Sejarah Kekerasan di Dagestan: Mengapa Kejadian Terus Berulang?

Selama bertahun-tahun, republik selatan Rusia, Dagestan, yang terletak di wilayah Kaukasus Utara, telah dilanda kekerasan ekstremis. Akhir pekan ini, terjadi lebih banyak pertumpahan darah.

Pejabat mengatakan lima penembak di ibu kota regional Makhachkala dan kota Derbent membuka tembakan di gereja Ortodoks dan dua sinagog, serta pos polisi, menewaskan setidaknya 20 orang sebelum dilumpuhkan oleh otoritas.

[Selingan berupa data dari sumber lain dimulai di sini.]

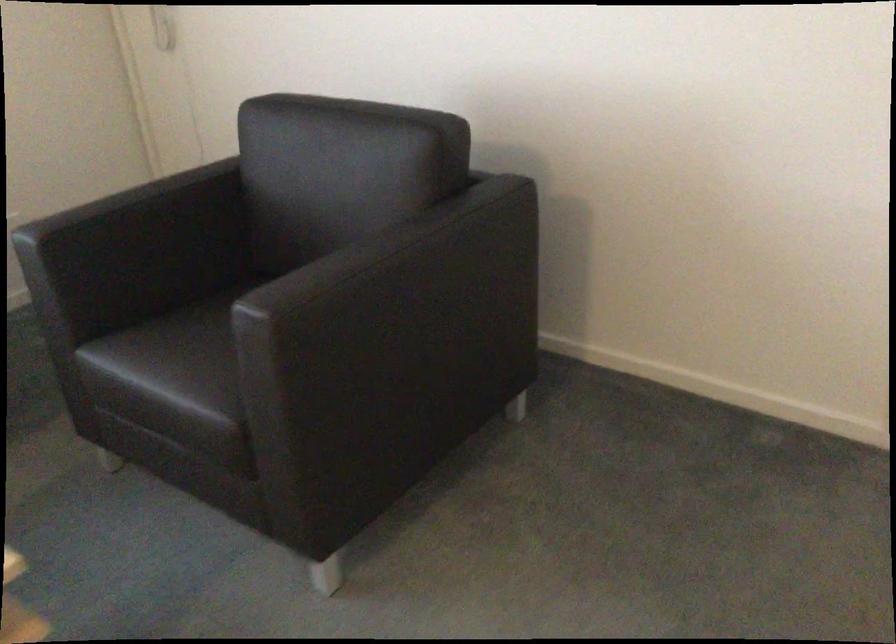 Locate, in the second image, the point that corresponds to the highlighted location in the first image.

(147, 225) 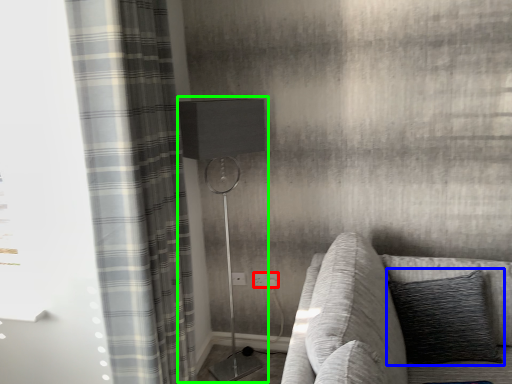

Serangan besar-besaran dan terkoordinasi menimbulkan pertanyaan sulit bagi pihak berwenang Rusia mengenai kelalaian keamanan yang terus berlanjut, terutama setelah serangan yang diklaim oleh afiliasi kelompok Negara Islam di sebuah gedung konser di wilayah Moskow pada Maret yang menewaskan 145 orang.

Tinjauan tentang wilayah yang tidak stabil:
Dimana Dagestan?

Dagestan, yang terletak di Kaukasus Utara di antara Chechnya dan Laut Kaspia, dikenal sebagai salah satu wilayah paling beragam — namun tidak stabil — di Rusia.

Ada lebih dari 30 kelompok etnis yang diakui dan 13 bahasa lokal yang diberikan status khusus bersama Rusia.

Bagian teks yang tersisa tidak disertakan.